— Многовато у нас споров в последнее время, — мимоходом заметил Джон. — Я слышал, Алекс и Мэри дошли до настоящей драки. Мишель говорит, это вполне ожидаемо, но все же…
— Наверное, у нас появилось слишком много начальников, — сказала Майя.
— Может, стоит оставить одну тебя за главную, — подтрунил над ней Фрэнк.
— Слишком много? — переспросил Джон.
— Дело не в этом, — покачал головой Фрэнк.
— Разве? Но у нас на борту много звезд.
— Потребность превосходить остальных и потребность руководить — не одно и то же. Иногда мне даже кажется, что это и вовсе противоположные понятия.

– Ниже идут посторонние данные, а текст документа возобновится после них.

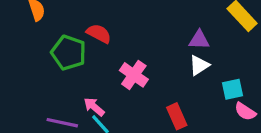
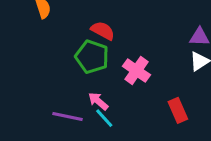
green pentagon: (69, 53) -> (92, 57), moved

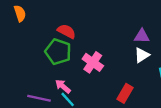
red rectangle: (178, 110) -> (125, 93), turned 54

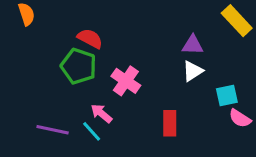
pink arrow: (63, 86) -> (101, 113), moved
red rectangle: (125, 93) -> (170, 123), turned -30

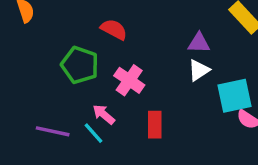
red semicircle: (90, 39) -> (114, 29), moved
cyan square: (227, 96) -> (235, 96), size x1.5
red rectangle: (170, 123) -> (155, 125), moved

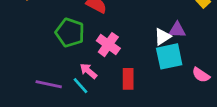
purple triangle: (199, 43) -> (177, 30), moved
cyan square: (235, 96) -> (169, 56), moved

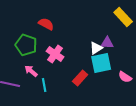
pink arrow: (88, 71) -> (31, 71), moved
red rectangle: (128, 79) -> (80, 78), moved, turned 42
cyan line: (80, 86) -> (44, 85), moved, turned 32

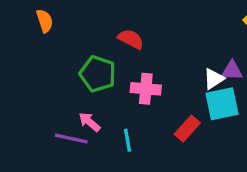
pink cross: (55, 54) -> (146, 89), turned -30
pink arrow: (31, 71) -> (89, 122), moved

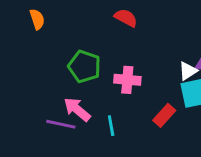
red semicircle: (131, 39) -> (126, 18), moved
pink arrow: (89, 122) -> (77, 109), size x1.4

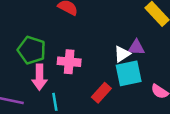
pink arrow: (77, 109) -> (39, 77), moved, turned -130

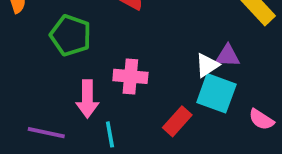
green pentagon: (32, 50) -> (71, 35), moved
cyan square: (129, 73) -> (216, 93), turned 32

— Оставляю решение за вами. Капитан. — Джон ухмыльнулся насупившемуся Фрэнку.
Майя подумала, что Джон был единственным среди них, кто не чувствовал напряжения.
— Мозгоправы предвидели такую проблему, — продолжал Фрэнк. — Для них она достаточно очевидна. Они применили гарвардский метод.
— Гарвардский метод? — повторил Джон, будто пробуя выражение на вкус.
— Давным-давно гарвардские администраторы с тревогой заметили, что, если они принимали из школ только круглых отличников, а потом ставили первокурсникам все возможные оценки, большое число студентов первого курса впадало в депрессию из-за двоек и колов и вышибало себе мозги.
— Не могли вынести, — сказал Джон.
Майя состроила недовольную гримасу.
— Должно быть, вы оба ходили в торговое училище, а?
— Как они выяснили, избежать таких неприятностей можно было, приняв определенный процент студентов, которые привыкли получать заурядные оценки, но выделялись по какому-либо другому признаку…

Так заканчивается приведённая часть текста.